[Available data]

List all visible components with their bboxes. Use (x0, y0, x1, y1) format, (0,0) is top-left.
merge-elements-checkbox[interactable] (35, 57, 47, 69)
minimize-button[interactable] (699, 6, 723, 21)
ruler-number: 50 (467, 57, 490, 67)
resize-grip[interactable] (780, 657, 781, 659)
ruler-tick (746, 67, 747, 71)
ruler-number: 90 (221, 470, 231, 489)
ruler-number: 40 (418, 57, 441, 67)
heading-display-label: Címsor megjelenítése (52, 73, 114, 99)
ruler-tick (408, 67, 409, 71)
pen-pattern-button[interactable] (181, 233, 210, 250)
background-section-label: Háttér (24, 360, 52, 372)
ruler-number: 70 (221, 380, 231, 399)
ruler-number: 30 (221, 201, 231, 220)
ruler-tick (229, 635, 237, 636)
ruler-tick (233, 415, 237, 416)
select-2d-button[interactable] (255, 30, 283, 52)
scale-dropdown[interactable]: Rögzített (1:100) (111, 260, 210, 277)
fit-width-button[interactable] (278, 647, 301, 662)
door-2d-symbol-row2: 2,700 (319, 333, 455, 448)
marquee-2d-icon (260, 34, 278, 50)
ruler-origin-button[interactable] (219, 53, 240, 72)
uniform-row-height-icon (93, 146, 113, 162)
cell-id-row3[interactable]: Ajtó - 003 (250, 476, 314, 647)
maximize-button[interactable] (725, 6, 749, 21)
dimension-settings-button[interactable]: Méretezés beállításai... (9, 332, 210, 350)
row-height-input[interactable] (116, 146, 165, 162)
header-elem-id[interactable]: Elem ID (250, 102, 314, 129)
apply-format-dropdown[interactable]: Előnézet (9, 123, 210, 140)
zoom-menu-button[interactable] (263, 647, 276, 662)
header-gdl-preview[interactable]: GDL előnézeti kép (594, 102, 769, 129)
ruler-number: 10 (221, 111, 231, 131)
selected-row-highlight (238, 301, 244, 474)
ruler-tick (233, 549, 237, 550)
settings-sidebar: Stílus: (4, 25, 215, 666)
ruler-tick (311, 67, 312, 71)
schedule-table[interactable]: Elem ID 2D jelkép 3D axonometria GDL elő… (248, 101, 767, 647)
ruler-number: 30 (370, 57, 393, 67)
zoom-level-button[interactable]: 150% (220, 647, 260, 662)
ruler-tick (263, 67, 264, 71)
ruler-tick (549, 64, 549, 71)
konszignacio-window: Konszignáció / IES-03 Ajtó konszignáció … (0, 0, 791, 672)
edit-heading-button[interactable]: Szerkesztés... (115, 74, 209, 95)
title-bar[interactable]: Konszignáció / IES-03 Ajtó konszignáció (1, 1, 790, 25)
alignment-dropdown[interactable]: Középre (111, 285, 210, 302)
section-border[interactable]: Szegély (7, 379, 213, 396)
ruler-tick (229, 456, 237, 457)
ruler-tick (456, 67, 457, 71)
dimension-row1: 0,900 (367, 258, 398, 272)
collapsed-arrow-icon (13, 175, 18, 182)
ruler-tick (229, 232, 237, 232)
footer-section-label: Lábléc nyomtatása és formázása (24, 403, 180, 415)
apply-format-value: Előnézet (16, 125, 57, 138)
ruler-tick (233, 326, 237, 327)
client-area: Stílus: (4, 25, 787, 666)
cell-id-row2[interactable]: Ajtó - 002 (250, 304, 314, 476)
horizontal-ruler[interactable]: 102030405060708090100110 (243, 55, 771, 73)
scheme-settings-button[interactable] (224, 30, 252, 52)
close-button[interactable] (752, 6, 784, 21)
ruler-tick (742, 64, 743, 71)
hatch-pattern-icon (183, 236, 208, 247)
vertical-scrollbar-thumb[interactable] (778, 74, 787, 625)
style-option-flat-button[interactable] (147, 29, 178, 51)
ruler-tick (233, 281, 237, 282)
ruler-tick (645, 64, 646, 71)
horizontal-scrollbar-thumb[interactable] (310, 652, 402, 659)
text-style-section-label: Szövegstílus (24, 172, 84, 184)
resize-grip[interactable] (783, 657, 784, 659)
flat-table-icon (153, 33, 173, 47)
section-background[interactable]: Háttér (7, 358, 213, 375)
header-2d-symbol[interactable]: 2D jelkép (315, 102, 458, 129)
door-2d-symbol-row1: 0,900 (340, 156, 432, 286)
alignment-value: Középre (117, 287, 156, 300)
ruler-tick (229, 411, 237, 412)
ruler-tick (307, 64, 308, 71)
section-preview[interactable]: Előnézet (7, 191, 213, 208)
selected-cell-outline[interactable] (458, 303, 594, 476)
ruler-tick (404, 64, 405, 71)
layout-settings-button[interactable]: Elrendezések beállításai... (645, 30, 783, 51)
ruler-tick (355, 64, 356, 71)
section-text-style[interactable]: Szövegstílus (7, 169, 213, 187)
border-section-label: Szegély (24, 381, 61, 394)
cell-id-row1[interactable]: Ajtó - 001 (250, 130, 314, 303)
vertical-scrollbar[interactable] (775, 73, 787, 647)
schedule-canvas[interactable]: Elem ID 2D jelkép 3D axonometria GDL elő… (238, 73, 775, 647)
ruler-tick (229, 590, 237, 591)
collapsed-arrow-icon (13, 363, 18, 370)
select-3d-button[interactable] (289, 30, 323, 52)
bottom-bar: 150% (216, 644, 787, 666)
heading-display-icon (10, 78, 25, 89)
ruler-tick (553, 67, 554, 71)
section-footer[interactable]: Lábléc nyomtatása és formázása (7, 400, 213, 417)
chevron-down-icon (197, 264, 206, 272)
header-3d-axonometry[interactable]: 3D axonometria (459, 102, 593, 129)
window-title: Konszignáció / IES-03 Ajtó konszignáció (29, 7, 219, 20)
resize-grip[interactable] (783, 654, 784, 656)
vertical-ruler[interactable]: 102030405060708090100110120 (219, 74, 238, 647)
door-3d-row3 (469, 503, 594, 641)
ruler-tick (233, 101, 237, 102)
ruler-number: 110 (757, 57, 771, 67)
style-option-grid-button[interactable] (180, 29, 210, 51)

[/Available data]

What is being asked
Search the entries for the string "style" and return each line where it turns up.

Answer box
style-option-flat-button[interactable] (147, 29, 178, 51)
text-style-section-label: Szövegstílus (24, 172, 84, 184)
section-text-style[interactable]: Szövegstílus (7, 169, 213, 187)
style-option-grid-button[interactable] (180, 29, 210, 51)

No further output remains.